# Working data:
=== Section Start ===

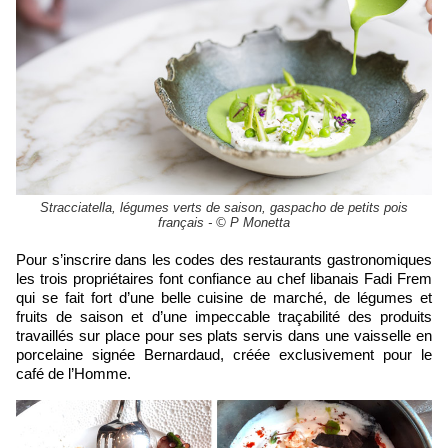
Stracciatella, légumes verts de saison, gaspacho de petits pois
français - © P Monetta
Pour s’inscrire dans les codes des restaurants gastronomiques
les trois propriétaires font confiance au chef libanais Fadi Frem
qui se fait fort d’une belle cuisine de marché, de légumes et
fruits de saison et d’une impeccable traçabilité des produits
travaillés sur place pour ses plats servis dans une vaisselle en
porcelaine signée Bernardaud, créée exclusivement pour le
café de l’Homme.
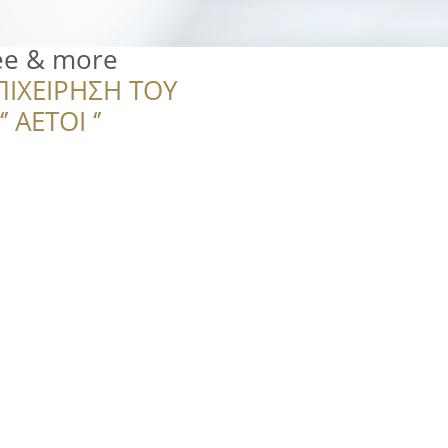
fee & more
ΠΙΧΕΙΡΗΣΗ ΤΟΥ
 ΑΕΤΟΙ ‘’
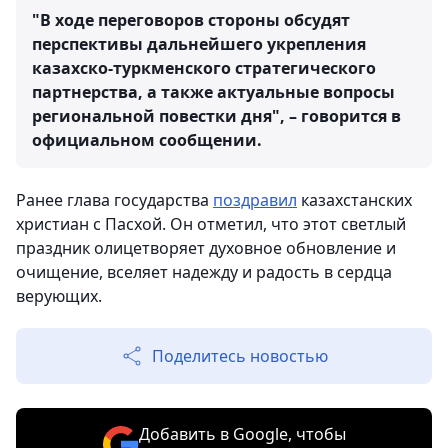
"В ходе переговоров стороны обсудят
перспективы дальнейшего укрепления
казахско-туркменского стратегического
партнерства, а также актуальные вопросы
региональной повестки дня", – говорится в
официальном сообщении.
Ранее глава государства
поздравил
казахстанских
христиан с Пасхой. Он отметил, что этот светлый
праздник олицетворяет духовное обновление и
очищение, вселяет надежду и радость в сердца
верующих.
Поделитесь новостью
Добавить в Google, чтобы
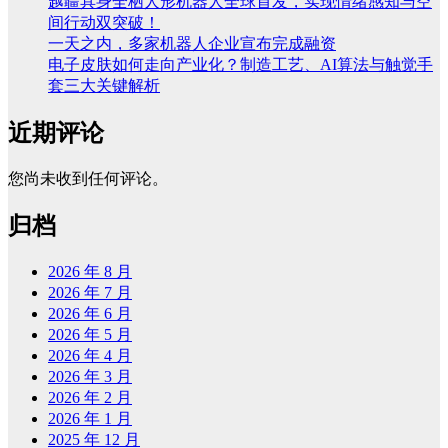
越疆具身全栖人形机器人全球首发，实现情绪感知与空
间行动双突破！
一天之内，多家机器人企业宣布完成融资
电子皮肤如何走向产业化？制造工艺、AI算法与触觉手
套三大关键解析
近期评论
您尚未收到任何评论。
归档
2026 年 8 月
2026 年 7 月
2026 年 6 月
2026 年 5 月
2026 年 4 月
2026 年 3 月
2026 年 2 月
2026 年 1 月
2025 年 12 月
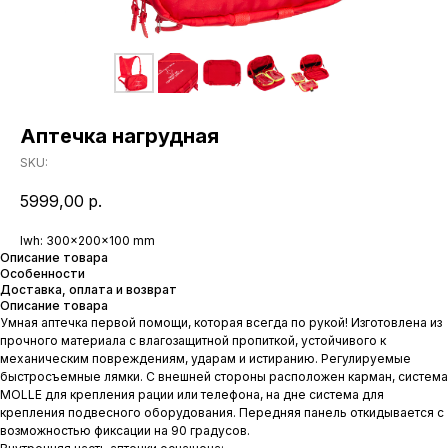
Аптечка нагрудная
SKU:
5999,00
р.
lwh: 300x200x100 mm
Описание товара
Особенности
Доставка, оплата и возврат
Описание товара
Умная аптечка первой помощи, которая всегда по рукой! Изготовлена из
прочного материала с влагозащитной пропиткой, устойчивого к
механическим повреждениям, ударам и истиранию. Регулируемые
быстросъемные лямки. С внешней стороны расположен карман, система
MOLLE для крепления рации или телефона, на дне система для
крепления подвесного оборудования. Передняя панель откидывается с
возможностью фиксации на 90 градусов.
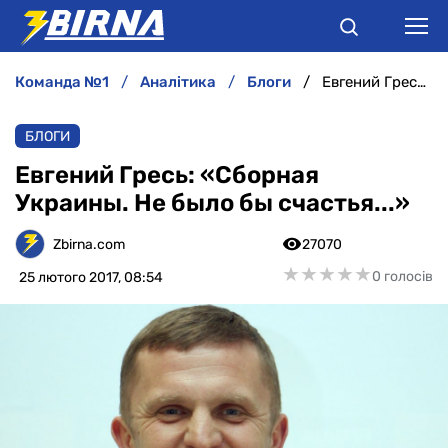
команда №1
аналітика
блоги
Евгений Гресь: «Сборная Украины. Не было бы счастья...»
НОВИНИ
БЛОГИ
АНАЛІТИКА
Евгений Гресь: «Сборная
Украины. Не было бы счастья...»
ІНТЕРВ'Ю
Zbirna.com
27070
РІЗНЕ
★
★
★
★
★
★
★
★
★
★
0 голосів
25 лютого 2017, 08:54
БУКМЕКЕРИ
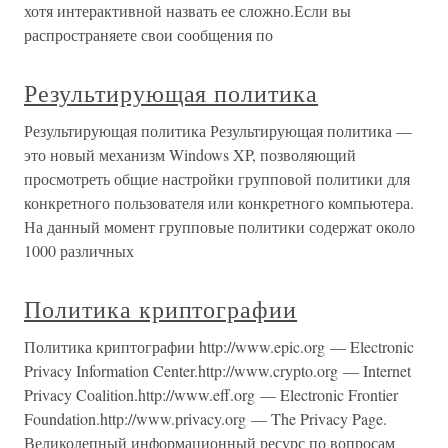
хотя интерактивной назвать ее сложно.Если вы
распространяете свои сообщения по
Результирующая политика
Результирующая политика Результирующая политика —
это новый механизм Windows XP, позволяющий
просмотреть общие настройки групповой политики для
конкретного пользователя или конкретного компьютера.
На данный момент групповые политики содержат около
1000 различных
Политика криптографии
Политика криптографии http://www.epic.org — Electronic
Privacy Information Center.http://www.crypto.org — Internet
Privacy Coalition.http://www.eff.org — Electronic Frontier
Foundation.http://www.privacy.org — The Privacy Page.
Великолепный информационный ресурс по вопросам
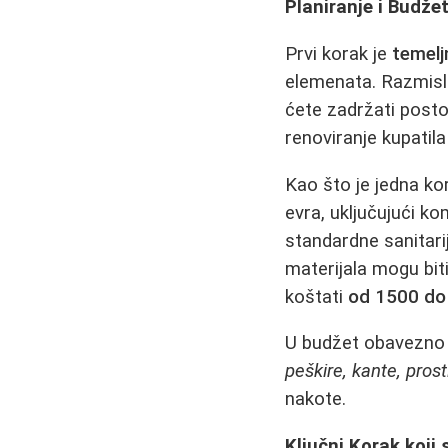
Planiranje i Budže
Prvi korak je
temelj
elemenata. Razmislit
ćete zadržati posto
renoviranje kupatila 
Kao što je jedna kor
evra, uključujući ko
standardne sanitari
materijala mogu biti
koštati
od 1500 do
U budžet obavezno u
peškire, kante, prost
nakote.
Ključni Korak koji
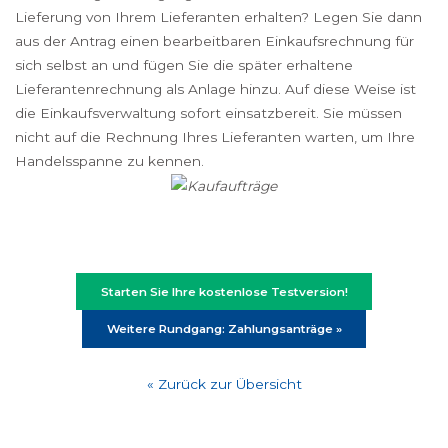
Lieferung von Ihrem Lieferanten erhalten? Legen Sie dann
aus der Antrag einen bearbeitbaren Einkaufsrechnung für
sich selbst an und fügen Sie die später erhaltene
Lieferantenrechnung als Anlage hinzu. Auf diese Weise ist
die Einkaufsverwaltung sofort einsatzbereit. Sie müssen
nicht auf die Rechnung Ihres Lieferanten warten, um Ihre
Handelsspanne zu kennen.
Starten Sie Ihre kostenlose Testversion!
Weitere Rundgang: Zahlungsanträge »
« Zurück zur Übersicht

=== Section End ===
=== Section Start ===

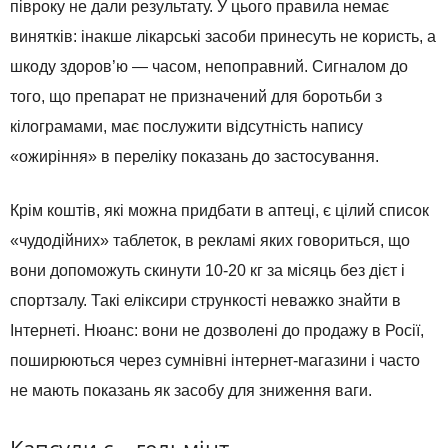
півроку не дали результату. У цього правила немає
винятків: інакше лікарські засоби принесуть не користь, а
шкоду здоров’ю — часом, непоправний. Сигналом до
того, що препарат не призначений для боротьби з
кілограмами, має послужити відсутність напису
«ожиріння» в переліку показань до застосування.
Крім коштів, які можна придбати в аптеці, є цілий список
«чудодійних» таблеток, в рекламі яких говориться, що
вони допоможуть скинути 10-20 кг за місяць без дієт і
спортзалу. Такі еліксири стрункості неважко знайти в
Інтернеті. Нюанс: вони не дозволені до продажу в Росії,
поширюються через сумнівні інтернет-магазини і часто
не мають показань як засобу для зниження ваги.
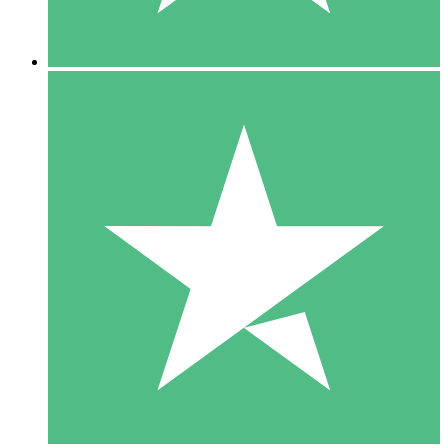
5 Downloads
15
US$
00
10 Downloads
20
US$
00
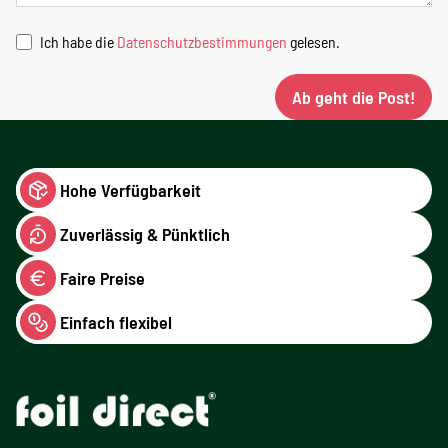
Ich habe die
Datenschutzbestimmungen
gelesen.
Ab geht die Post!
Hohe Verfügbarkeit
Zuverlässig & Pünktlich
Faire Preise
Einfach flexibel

=== Section End ===
=== Section Start ===

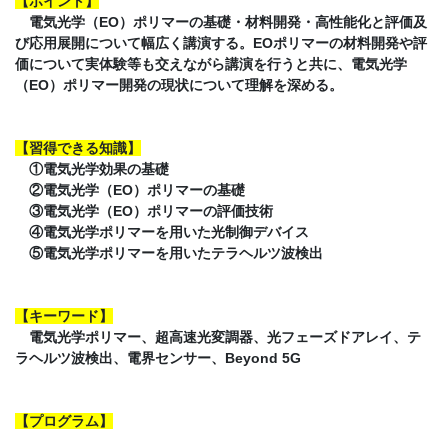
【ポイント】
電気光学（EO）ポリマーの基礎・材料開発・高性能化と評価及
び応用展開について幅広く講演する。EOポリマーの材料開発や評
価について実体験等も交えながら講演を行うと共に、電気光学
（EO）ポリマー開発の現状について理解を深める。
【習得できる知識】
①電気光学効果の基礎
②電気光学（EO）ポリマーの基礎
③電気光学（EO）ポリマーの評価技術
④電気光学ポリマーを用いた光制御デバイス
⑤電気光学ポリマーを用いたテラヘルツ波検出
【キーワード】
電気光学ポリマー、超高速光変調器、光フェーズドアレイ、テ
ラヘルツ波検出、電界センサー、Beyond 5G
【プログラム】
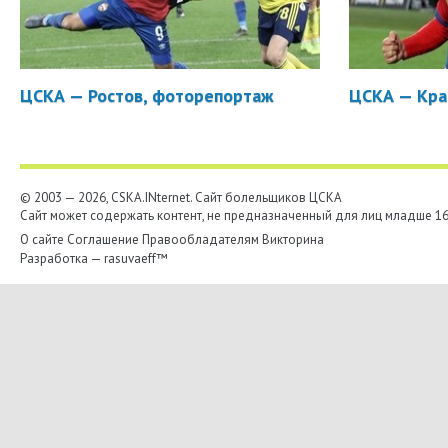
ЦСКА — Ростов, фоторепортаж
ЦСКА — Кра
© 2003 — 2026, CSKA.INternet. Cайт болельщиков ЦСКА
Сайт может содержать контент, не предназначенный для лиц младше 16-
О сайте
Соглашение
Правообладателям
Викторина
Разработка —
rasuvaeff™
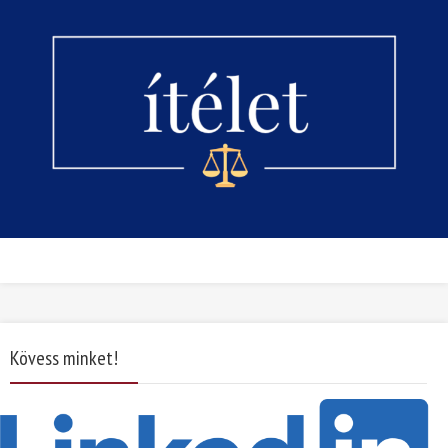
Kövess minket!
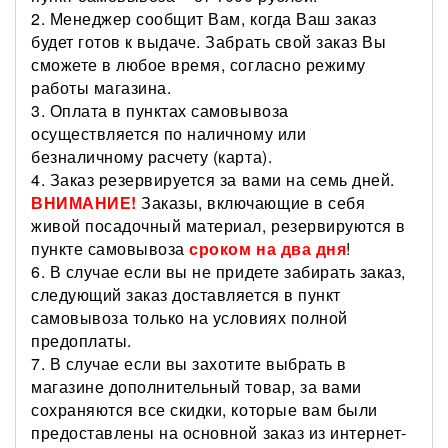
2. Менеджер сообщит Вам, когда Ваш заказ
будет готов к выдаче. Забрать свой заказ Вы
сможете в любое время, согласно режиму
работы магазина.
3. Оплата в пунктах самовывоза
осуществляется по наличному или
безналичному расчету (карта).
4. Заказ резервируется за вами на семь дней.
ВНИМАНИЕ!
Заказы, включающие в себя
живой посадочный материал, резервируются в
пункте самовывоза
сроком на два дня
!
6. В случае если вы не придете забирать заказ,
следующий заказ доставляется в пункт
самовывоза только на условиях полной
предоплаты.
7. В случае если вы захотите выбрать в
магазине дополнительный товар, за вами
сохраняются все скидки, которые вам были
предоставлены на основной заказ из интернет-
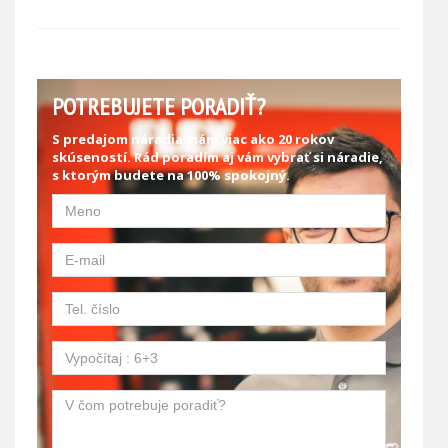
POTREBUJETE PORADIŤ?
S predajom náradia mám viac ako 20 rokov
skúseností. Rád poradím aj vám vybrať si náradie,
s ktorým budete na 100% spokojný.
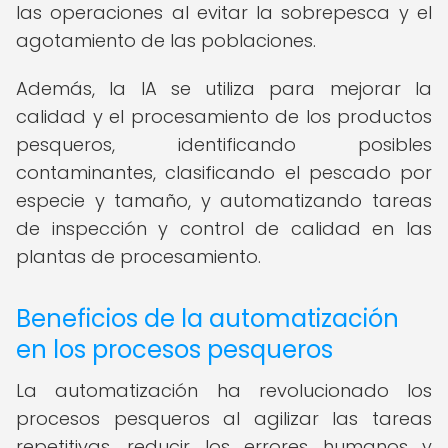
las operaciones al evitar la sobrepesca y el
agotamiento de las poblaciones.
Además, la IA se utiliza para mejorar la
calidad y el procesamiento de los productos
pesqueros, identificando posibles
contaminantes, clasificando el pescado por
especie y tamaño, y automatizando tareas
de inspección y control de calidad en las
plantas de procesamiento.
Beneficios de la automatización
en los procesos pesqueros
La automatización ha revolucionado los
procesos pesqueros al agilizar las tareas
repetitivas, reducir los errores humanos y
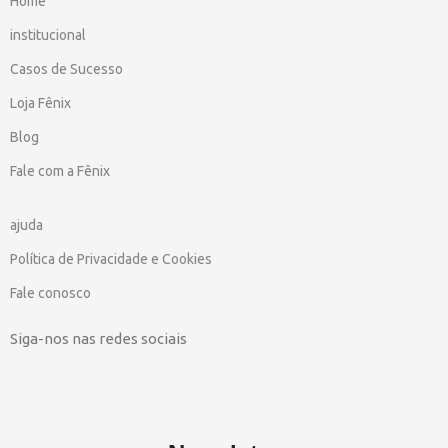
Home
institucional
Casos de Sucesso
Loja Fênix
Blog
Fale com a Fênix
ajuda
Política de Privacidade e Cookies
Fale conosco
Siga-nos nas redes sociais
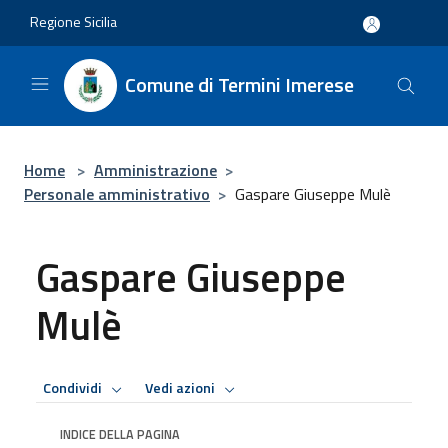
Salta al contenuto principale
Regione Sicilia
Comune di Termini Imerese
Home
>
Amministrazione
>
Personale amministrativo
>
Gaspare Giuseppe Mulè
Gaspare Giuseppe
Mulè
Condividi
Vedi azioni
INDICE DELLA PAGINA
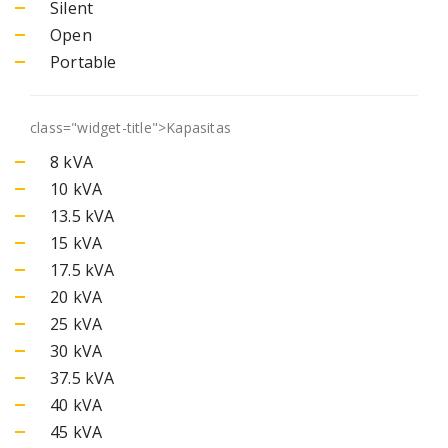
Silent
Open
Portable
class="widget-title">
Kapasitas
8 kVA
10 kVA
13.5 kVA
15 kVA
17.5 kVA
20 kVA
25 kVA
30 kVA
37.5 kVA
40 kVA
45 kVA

=== Section End ===

# Your assignment:
Look back at the data above, then output exactly the lines from the line holding "Stracciatella, légumes verts" up to and including the line holding "праздник олицетворяет духовное обновление и". Leave out the pictures.

# Output of the exercise:
Stracciatella, légumes verts de saison, gaspacho de petits pois
français - © P Monetta
Pour s’inscrire dans les codes des restaurants gastronomiques
les trois propriétaires font confiance au chef libanais Fadi Frem
qui se fait fort d’une belle cuisine de marché, de légumes et
fruits de saison et d’une impeccable traçabilité des produits
travaillés sur place pour ses plats servis dans une vaisselle en
porcelaine signée Bernardaud, créée exclusivement pour le
café de l’Homme.
fee & more
ΠΙΧΕΙΡΗΣΗ ΤΟΥ
 ΑΕΤΟΙ ‘’
"В ходе переговоров стороны обсудят
перспективы дальнейшего укрепления
казахско-туркменского стратегического
партнерства, а также актуальные вопросы
региональной повестки дня", – говорится в
официальном сообщении.
Ранее глава государства
поздравил
казахстанских
христиан с Пасхой. Он отметил, что этот светлый
праздник олицетворяет духовное обновление и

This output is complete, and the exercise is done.